(Recorded information begins)

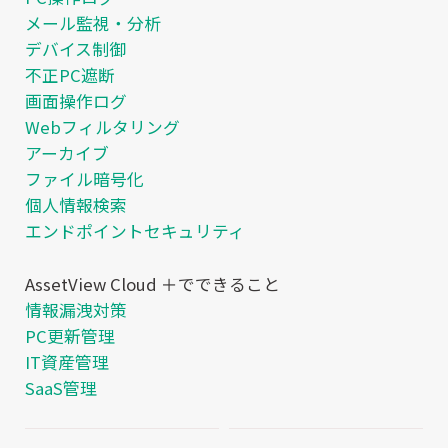
メール監視・分析
デバイス制御
不正PC遮断
画面操作ログ
Webフィルタリング
アーカイブ
ファイル暗号化
個人情報検索
エンドポイントセキュリティ
AssetView Cloud ＋でできること
情報漏洩対策
PC更新管理
IT資産管理
SaaS管理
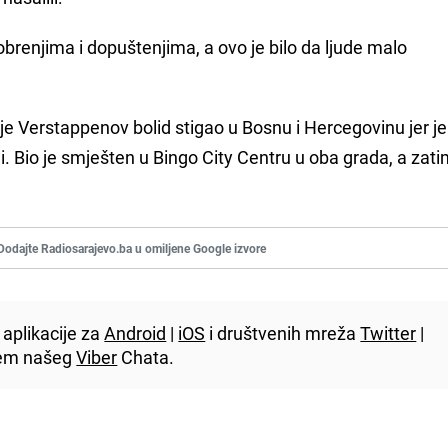
brenjima i dopuštenjima, a ovo je bilo da ljude malo
 je Verstappenov bolid stigao u Bosnu i Hercegovinu jer je
li. Bio je smješten u Bingo City Centru u oba grada, a zati
Dodajte Radiosarajevo.ba u omiljene Google izvore
aplikacije za
Android
|
iOS
i društvenih mreža
Twitter
|
utem našeg
Viber
Chata.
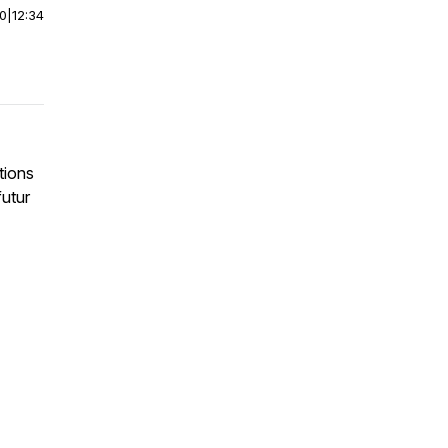
00
|
12:34
tions
futur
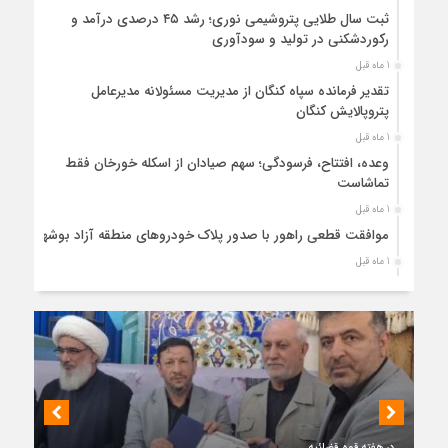
ثبت سال طلایی پتروشیمی نوری؛ رشد ۴۵ درصدی درآمد و
رکوردشکنی در تولید و سودآوری
1 ماه قبل
تقدیر فرمانده سپاه کنگان از مدیریت مسئولانه مدیرعامل
پتروپالایش کنگان
1 ماه قبل
وعده، افتتاح، فرسودگی؛ سهم صیادان از اسکله خورخان فقط
تماشاست
1 ماه قبل
موافقت قطعی راهور با صدور پلاک خودروهای منطقه آزاد بوشهر
1 ماه قبل
حضور میدانی واحد ثبتی دیر در آبدان؛ ارائه خدمات و نقشه‌برداری
رایگان برای کاهش مراجعات مردمی
1 ماه قبل
دبیر ستاد بزرگداشت هفته دولت در استان بوشهر منصوب شد
1 ماه قبل
کمربندی دیر؛ مسیر نجاتی که در بن‌بست ترک‌فعل‌ها مانده است
1 ماه قبل
در هفته قوه قضائیه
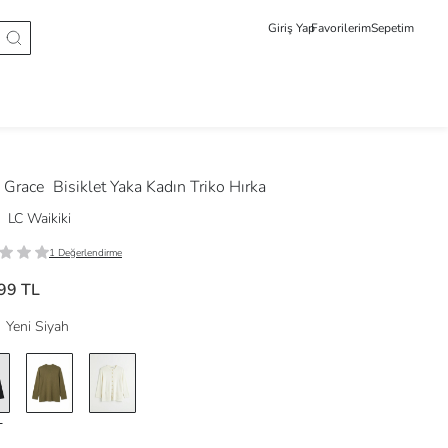
Giriş Yap
Favorilerim
Sepetim
 Grace
Bisiklet Yaka Kadın Triko Hırka
LC Waikiki
1 Değerlendirme
99 TL
Yeni Siyah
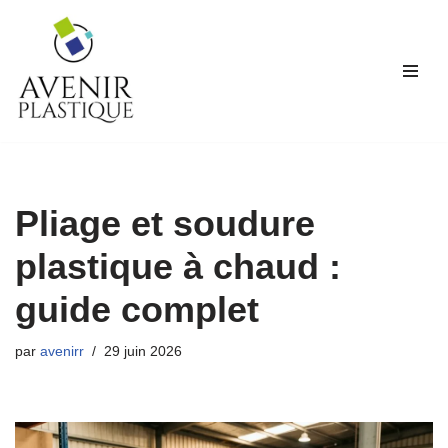
Aller
au
contenu
Pliage et soudure
plastique à chaud :
guide complet
par
avenirr
29 juin 2026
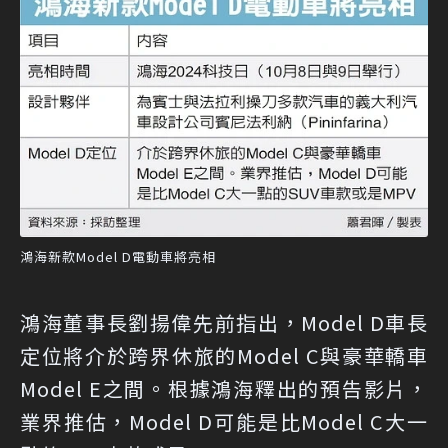
鴻海新款Model D電動車將亮相
鴻海董事長劉揚偉先前指出，Model D車長
定位將介於跨界休旅的Model C與豪華轎車
Model E之間。根據鴻海釋出的預告影片，
業界推估，Model D可能是比Model C大一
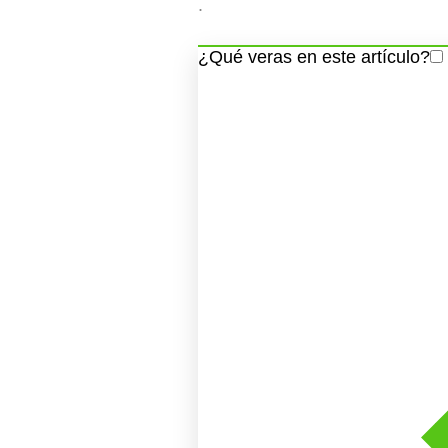
.
¿Qué veras en este artículo?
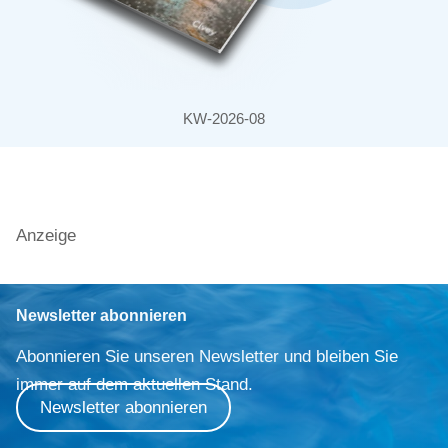
KW-2026-08
Anzeige
Newsletter abonnieren
Abonnieren Sie unseren Newsletter und bleiben Sie
immer auf dem aktuellen Stand.
Newsletter abonnieren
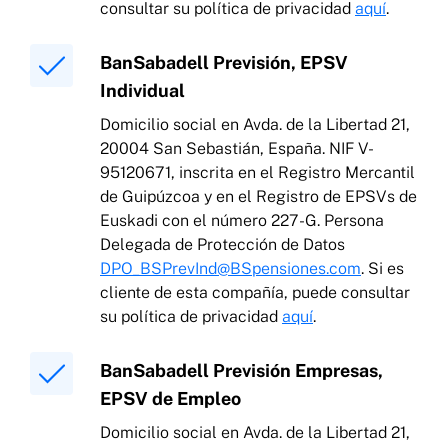
consultar su política de privacidad
aquí
.
BanSabadell Previsión, EPSV
Individual
Domicilio social en Avda. de la Libertad 21,
20004 San Sebastián, España. NIF V-
95120671, inscrita en el Registro Mercantil
de Guipúzcoa y en el Registro de EPSVs de
Euskadi con el número 227-G. Persona
Delegada de Protección de Datos
DPO_BSPrevInd@BSpensiones.com
. Si es
cliente de esta compañía, puede consultar
su política de privacidad
aquí
.
BanSabadell Previsión Empresas,
EPSV de Empleo
Domicilio social en Avda. de la Libertad 21,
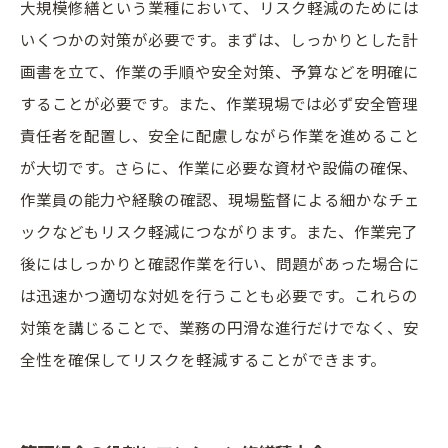
大規模修繕という業種において、リスク軽減のためには
いくつかの対策が必要です。まずは、しっかりとした計
画書を立て、作業の手順や安全対策、予算などを明確に
することが必要です。また、作業現場では必ず安全管理
責任者を配置し、安全に配慮しながら作業を進めること
が大切です。さらに、作業に必要な資材や設備の確保、
作業員の能力や経験の確認、現場監督による細かなチェ
ックなどもリスク軽減につながります。また、作業完了
後にはしっかりと確認作業を行い、問題があった場合に
は迅速かつ適切な対処を行うことも必要です。これらの
対策を講じることで、業務の円滑な進行だけでなく、安
全性を確保してリスクを軽減することができます。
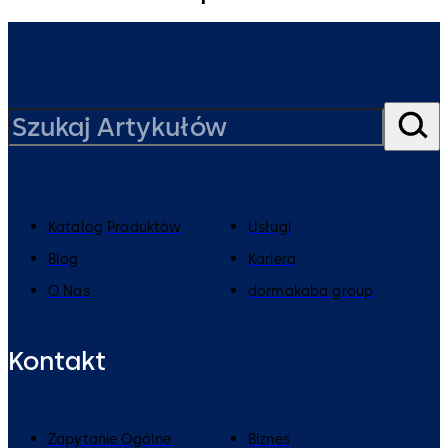
Katalog Produktów
Usługi
Blog
Kariera
O Nas
dormakaba group
Kontakt
Zapytanie Ogólne
Biznes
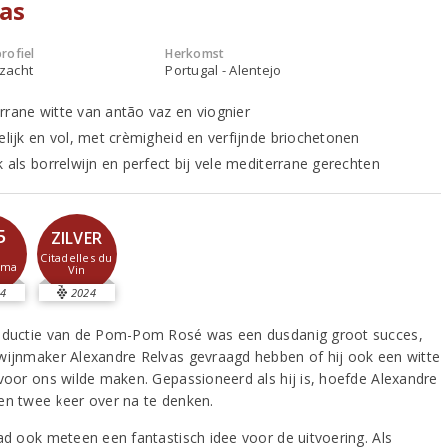
as
rofiel
Herkomst
 zacht
Portugal - Alentejo
rrane witte van antão vaz en viognier
delijk en vol, met crèmigheid en verfijnde briochetonen
k als borrelwijn en perfect bij vele mediterrane gerechten
5
ZILVER
Citadelles du
sma
Vin
4
2024
oductie van de Pom-Pom Rosé was een dusdanig groot succes,
wijnmaker Alexandre Relvas gevraagd hebben of hij ook een witte
 voor ons wilde maken. Gepassioneerd als hij is, hoefde Alexandre
en twee keer over na te denken.
had ook meteen een fantastisch idee voor de uitvoering. Als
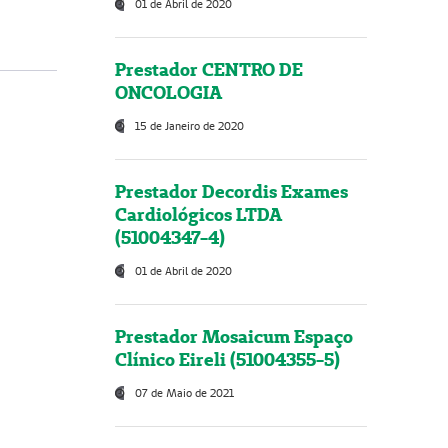
01 de Abril de 2020
Prestador CENTRO DE
ONCOLOGIA
15 de Janeiro de 2020
Prestador Decordis Exames
Cardiológicos LTDA
(51004347-4)
01 de Abril de 2020
Prestador Mosaicum Espaço
Clínico Eireli (51004355-5)
07 de Maio de 2021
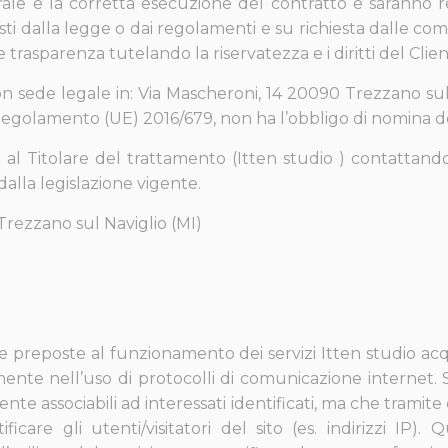
grale e la corretta esecuzione del contratto e saranno resi
i dalla legge o dai regolamenti e su richiesta dalle comp
e trasparenza tutelando la riservatezza e i diritti del Client
on sede legale in:
Via Mascheroni, 14
20090 Trezzano sul 
Regolamento (UE) 2016/679, non ha l’obbligo di nomina d
 al Titolare del trattamento (Itten studio ) contattando
 dalla legislazione vigente.
rezzano sul Naviglio (MI)
e preposte al funzionamento dei servizi Itten studio acq
te nell’uso di protocolli di comunicazione internet. Si t
e associabili ad interessati identificati, ma che tramite 
care gli utenti/visitatori del sito (es. indirizzi IP).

(Recorded information ends)

- Work request:
After locating the line with "Via Mascheroni, 14" above, return that line and every later line through the one with "e associabili ad", word for word and with nothing else.

- Answer below:
Via Mascheroni, 14
20090 Trezzano sul 
Regolamento (UE) 2016/679, non ha l’obbligo di nomina d
 al Titolare del trattamento (Itten studio ) contattando
 dalla legislazione vigente.
rezzano sul Naviglio (MI)
e preposte al funzionamento dei servizi Itten studio acq
te nell’uso di protocolli di comunicazione internet. Si t
e associabili ad interessati identificati, ma che tramite 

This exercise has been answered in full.